You’ve been incorrectly identified as a Mafia Goon by your fellow Townsfolk. No amount of pleading your innocence has helped, and you’ve resigned yourself to your fate. You’ve been in the cell all day without food or water and you’re starving. Your hanging is scheduled for midnight and you are grateful that your misery will soon be over.
At 9PM the jailer brings your final meal to your cell. Resigned to your fate, you brave a small smile at this final small act of kindness. Your mouth has been watering and your stomach grumbling for hours at the thought of the delicious spit-braaied lamb, beef and pork feast that has been cooking in the Town Square just outside the prison. The smells have driven your hunger through the roof. As a dedicated meat eater you can’t wait to tuck in to a pile of well cooked animal flesh. You’re even hoping they bring an ice-cold beer or two with it.
Turns out though that the Townspeople are a really vindictive bunch of bastards. Teasing you with the spit braai was just another layer of the punishment they have for you.
The jailer, chewing on a lamb shank, gives you a choice: A plate of raw tofu and a beetroot juice; or a bowl of over cooked quinoa and a kale smoothie.
Which would you pick as your final meal?
Tofu and beetroot juice
Quinoa and kale smoothie
I’d rather die hungry
0voters
(If you are an actual vegetarian, firstly, ag shame. Then, replace the tofu with pork and the quinoa with lamb as your choices.)
I eat quinoa and terrible shakes from time to time. True, I usually put hot sweet chilli sauce on my quinoa, but I think I could manage. And tofu on its own without a nice brown sauce is pretty bleh
never tried either but regulary make beetroot juice and ginger from the garden.
I would eat as much as I could out of principle so when they hang me my bowels open and they have to clean up the mess.
Quinoa isn’t that bad, but those are some absolutely terrible choices. Urgh that is such a kak way to go out. But quinoa over tofu in every single situation ever!
It’s the turning it into a smoothie that got me. (Pre-publication edit: I should have read the setup. It’s just the kale that’s in the smoothie.)

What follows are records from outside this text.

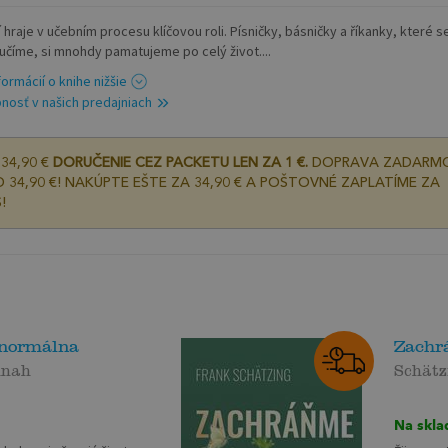
 hraje v učebním procesu klíčovou roli. Písničky, básničky a říkanky, které s
aučíme, si mnohdy pamatujeme po celý život....
formácií o knihe nižšie
nosť v našich predajniach
34,90 €
DORUČENIE CEZ PACKETU LEN ZA 1 €.
DOPRAVA ZADARM
 34,90 €! NAKÚPTE EŠTE ZA 34,90 € A POŠTOVNÉ ZAPLATÍME ZA
!
 normálna
Zachr
nnah
Schätz
Na skla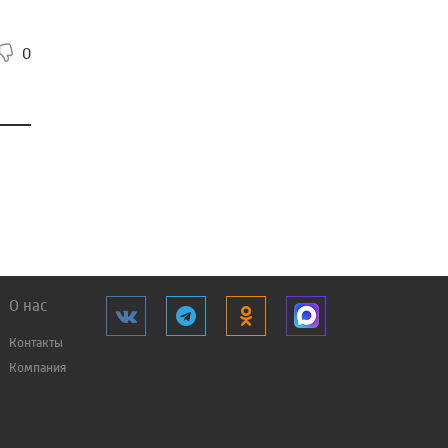
0
О нас
Контакты
Компания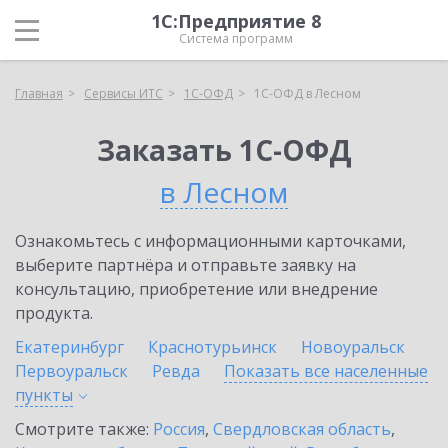
1С:Предприятие 8
Система программ
Главная
Сервисы ИТС
1С-ОФД
1С-ОФД в Лесном
Заказать 1С-ОФД
в Лесном
Ознакомьтесь с информационными карточками,
выберите партнёра и отправьте заявку на
консультацию, приобретение или внедрение
продукта.
Екатеринбург
Краснотурьинск
Новоуральск
Первоуральск
Ревда
Показать все населенные
пункты
Смотрите также:
Россия
,
Свердловская область
,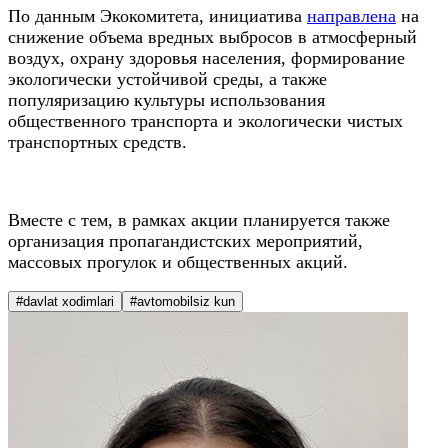
По данным Экокомитета, инициатива
направлена
на
снижение объема вредных выбросов в атмосферный
воздух, охрану здоровья населения, формирование
экологически устойчивой среды, а также
популяризацию культуры использования
общественного транспорта и экологически чистых
транспортных средств.
Вместе с тем, в рамках акции планируется также
организация пропагандистских мероприятий,
массовых прогулок и общественных акций.
#davlat xodimlari
#avtomobilsiz kun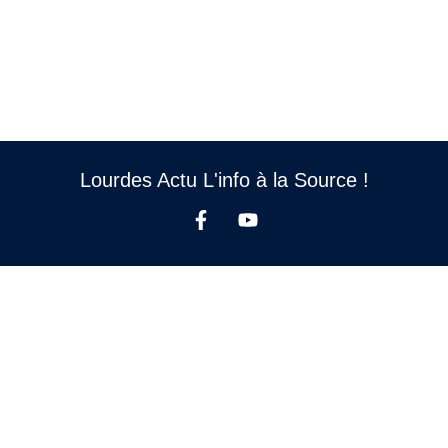
Lourdes Actu L'info à la Source !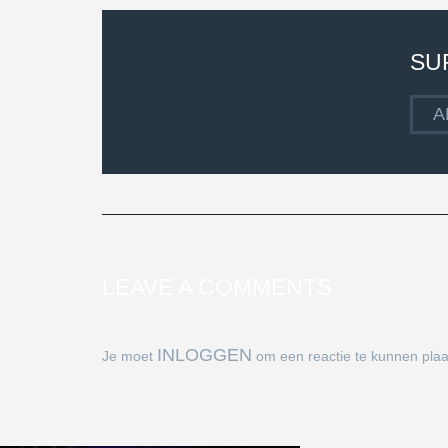
SU
A
LEAVE A COMMENTS
INLOGGEN
Je moet
om een reactie te kunnen plaa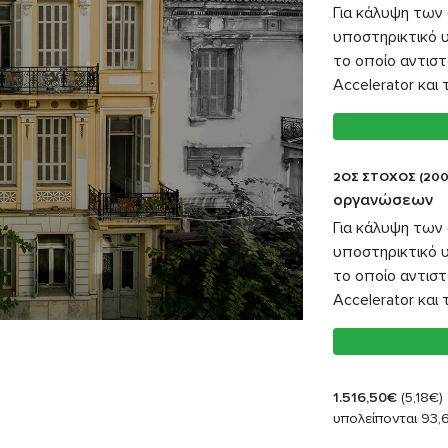
Για κάλυψη των 
υποστηρικτικό 
το οποίο αντιστ
Accelerator και
2ΟΣ ΣΤΟΧΟΣ (200
οργανώσεων
Για κάλυψη των 
υποστηρικτικό 
το οποίο αντιστ
Accelerator και
1.516,50€
(5,18€)
υπολείπονται 93,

I’m going to eat it just so my final vengeance can be complete: puking all over who kills me. Or at least all around me so that whoever has to fetch my corpse will have to deal with it. Take that, bigoted townsfolk!
I actually haven’t tried it yet. I saw it for the first time at PnP, so I picked up a bunch. I better make it before it goes off… If its bitter like you say, I probably won’t like it either. We’ll see if olive oil and garlic salt (or something) helps.
I know raw it has a very bitter taste - or at least the bit I tried. and that was enough to put me off it, Im sure if cooked properly it will be good, just not sure how
Morning Choosers! Topical choice today cos I’m still feel shite, and reading through Offbeat yesterday, I see I’m not the only one who has been flu-bitten and had car troubles recently…
So, having choked down your overcooked quinoa and gagged down your kale smoothie, you’re waiting for the executioner to arrive to take you to the gallows. It takes you a moment to realise that the sudden whirlwind of purple and orange smoke outside your cell is not a hallucination. The smoke clears and you see a genie standing there looking at you with a strange smirk on his face. You don’t know he’s a genie yet because he’s wearing a 3-piece suit with a bowtie and a bowler hat. He looks more like Batman’s Alfred than Aladdin’s Jinni. Oh, and he’s a rhino.
He tells you his name is Mewb the Most Epic, genie to the stars, And that he is there to save you. He makes you an offer you can’t refuse. He’ll spirit you away from the evil, backstabbing Townsfolk and return you to your real life home, safe and unharmed. In return you must choose one of two fates: (A) You will suffer through a serious week-long bout of flu every year for the rest of your life; or (B) You will experience some sort of irritating car trouble at least once a year for the rest of your life.
No amount of flu-shoots, boosters, climate changes will stop the flu - you’ll get it regardless. And it won’t matter if you actually have a car or not, or even use a car - whatever mode of transport you’re using that year, whoever it belongs to, will suffer some form of mechanical breakdown at least once every year.